Darüber hinaus beschäftigen wir uns mit chiralen Grignardreagenzien, deren Direktsynthese ausgehend von halogenierten Kohlenwasserstoffen über Einelektronentransferprozesse an der Mg-Oberfläche abläuft. Dadurch geht jedwede chirale Information am α-C-Atom verloren. Enthält der halogenierte Kohlenwasserstoff – wie im Falle viele Monoterpene – mehrere Chiralitätszentren besteht das Grignardreagenz aus einer epimeren Mischung von Diastereomeren. Wir haben kürzlich festgestellt, dass die Reaktivität der diastereomeren Komponenten im Falle des Menthylgrignardreagenzes hinreichend unterschiedlich ist und durch die geschickte Wahl der Reaktionsbedingungen enantiomerenreine Organozinnverbindungen hergestellt werden können.
Publikationen
J. Beckmann, D. Dakternieks, A. Duthie, S. L. Floate, R. C. Foitzik, C. H. Schiesser
Chiral Organochlorosilanes Derived from Terpenes. Diastereoselective Hydrosilylation of Methylene Bicyclo[2.2.1]heptanes with HSiMenCl3–n (n = 0 - 2).
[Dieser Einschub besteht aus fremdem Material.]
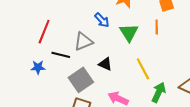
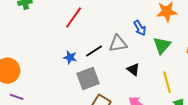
red line: (44, 32) -> (74, 18), moved
black line: (61, 55) -> (94, 51), turned -60
gray square: (81, 80) -> (88, 78), moved

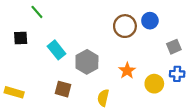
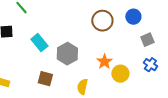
blue circle: (150, 21) -> (133, 17), moved
blue cross: (177, 74) -> (150, 65), turned 32
yellow circle: (154, 84) -> (120, 74), moved

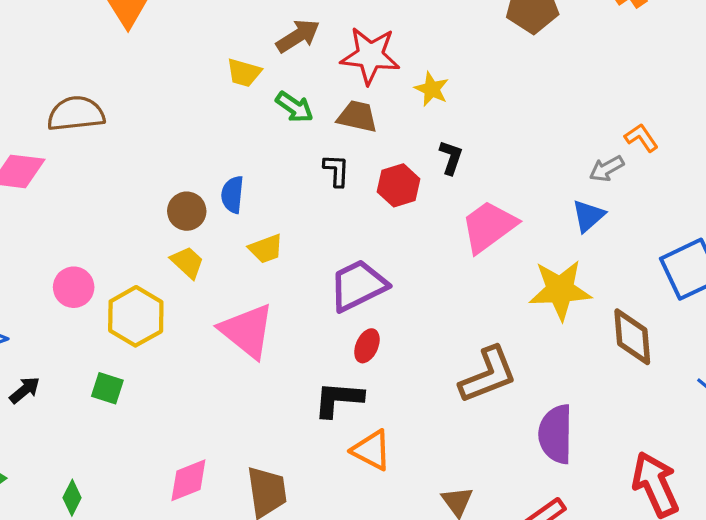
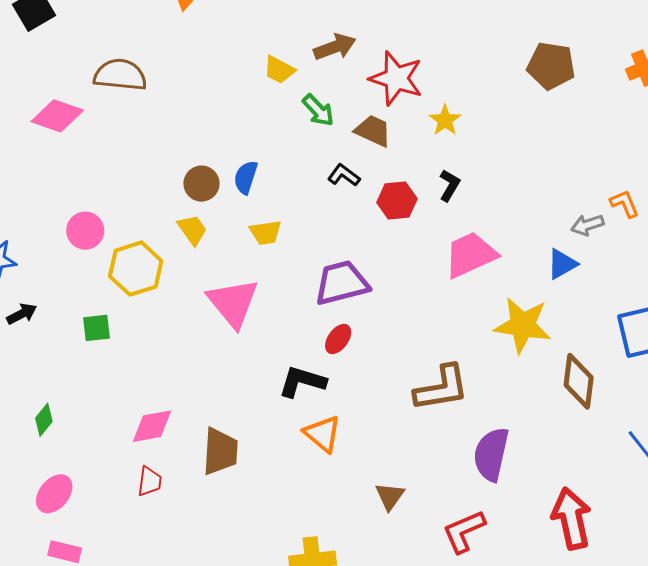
black L-shape: (336, 170) -> (344, 175), turned -68
green square: (107, 388) -> (96, 328), turned -36

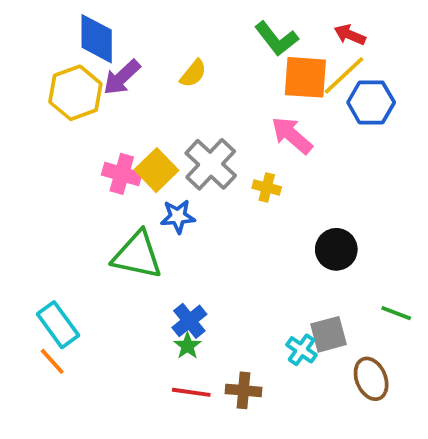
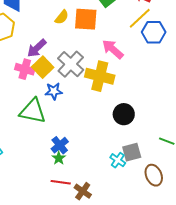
purple arrow: (122, 77) -> (37, 48), moved
orange square: (305, 77) -> (86, 19), moved
yellow cross: (267, 187) -> (100, 76), size x2.0
black circle: (336, 249) -> (124, 114), moved
brown cross: (244, 390) -> (83, 191), moved, turned 30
J. Organomet. Chem. 2004, 689, 909-916.
J. Beckmann, D. Dakternieks, A. Duthie
The First Dimeric Triorganotin Fluoride: Stabilisation by Unsymmetrically Orientated Menthyl Substituents. Organometallics 2005, 24, 773-776.
J. Beckmann, D. Dakternieks, M. Dräger, A. Duthie
New Insights into the Classic Chiral Grignard Reagent [1R,2S,5R]-MenthylMgCl.
Angew. Chem. Int. Ed. 2006, 45, 6509-6512.